AI Document Chatbot
Intelligent document processing with natural language conversations
Project Overview
What is it?
An intelligent document processing chatbot that can analyze PDFs, Word documents, and text files to provide contextual answers and insights through natural language conversations. The system uses advanced AI techniques including vector embeddings and semantic search to understand document content and respond to user queries intelligently.
The chatbot can handle multiple document types, extract meaningful information, and provide accurate responses based on the uploaded content.

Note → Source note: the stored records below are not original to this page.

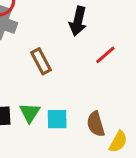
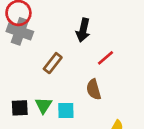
brown rectangle: (41, 61) -> (53, 63), turned 66
brown semicircle: (96, 124) -> (94, 89), moved

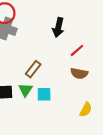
brown rectangle: (53, 63) -> (33, 69), moved
brown semicircle: (94, 89) -> (79, 73), moved, turned -63

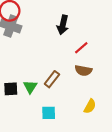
brown rectangle: (33, 69) -> (52, 79), moved
cyan square: (44, 94) -> (49, 113), moved

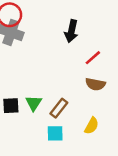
brown rectangle: (52, 79) -> (59, 108), moved
yellow semicircle: (90, 106) -> (92, 126), moved

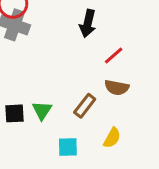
brown rectangle: (59, 108) -> (85, 106), moved

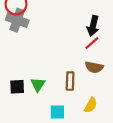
black arrow: (88, 23) -> (93, 26), moved
brown rectangle: (85, 106) -> (70, 81), turned -36

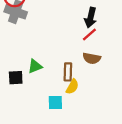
green triangle: (38, 84) -> (35, 66), moved, turned 35
yellow semicircle: (91, 105) -> (72, 87), moved

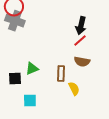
yellow semicircle: (72, 87) -> (74, 89), moved, turned -56
cyan square: (55, 103) -> (30, 101), moved

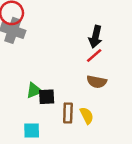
brown rectangle: (61, 74) -> (68, 113), moved
black square: (15, 79) -> (47, 97), moved

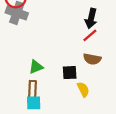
black square: (47, 97) -> (70, 73), moved
brown rectangle: (68, 113) -> (33, 89), moved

It's designed to be a powerful tool for document analysis, research assistance, and information retrieval.
Key Features
- ✓ Multi-format document support (PDF, DOCX, TXT)
- ✓ Intelligent text extraction and processing
- ✓ Vector-based semantic search
- ✓ Natural language conversation interface
- ✓ Real-time document analysis and insights
- ✓ Responsive web interface
Technical Implementation
Architecture
Document Processing Pipeline
Documents are processed through a multi-stage pipeline: extraction → chunking → embedding → storage
Vector Database
ChromaDB stores document embeddings for efficient semantic search and retrieval
Web Interface
Flask-based web application with real-time chat interface and document upload capabilities
Key Technologies
AI/ML Stack
Sentence Transformers for embeddings, semantic similarity for intelligent matching
Document Processing
PyPDF2 for PDF extraction, python-docx for Word documents, comprehensive text processing
Backend Framework
Flask web framework with RESTful API design and efficient request handling
Code Structure
agentchatbot/
├── document_processor.py # Core document processing logic
├── main.py # Flask application entry point
├── templates/
│ └── chat.html # Web interface template
├── documents/ # Sample documents for testing
├── processed/ # Processed document storage
└── requirements.txt # Python dependencies
Features & Capabilities
Document Processing
Supports PDF, Word documents, and text files with intelligent text extraction and formatting preservation.
AI-Powered Search
Vector-based semantic search using sentence transformers for contextually relevant responses.
Natural Conversations
Intuitive chat interface that understands natural language queries and provides contextual answers.
Real-time Processing
Fast document upload and processing with immediate availability for querying and analysis.
Smart Insights
Extracts key information and provides intelligent insights based on document content and context.
Document Analytics
Comprehensive document summary and analytics with processing statistics and metadata tracking.
Application Screenshots
Home Interface - Document Upload & Chat
File Processing & Document Analysis
Development Process
Research & Planning
Researched vector databases, document processing libraries, and AI embedding techniques. Designed the architecture for efficient document processing and retrieval.
Core Development
Built the document processor with support for multiple file formats, implemented vector embedding system using ChromaDB, and created the Flask web application.
Testing & Optimization
Tested with various document types, optimized embedding generation, and refined the chat interface for better user experience and response accuracy.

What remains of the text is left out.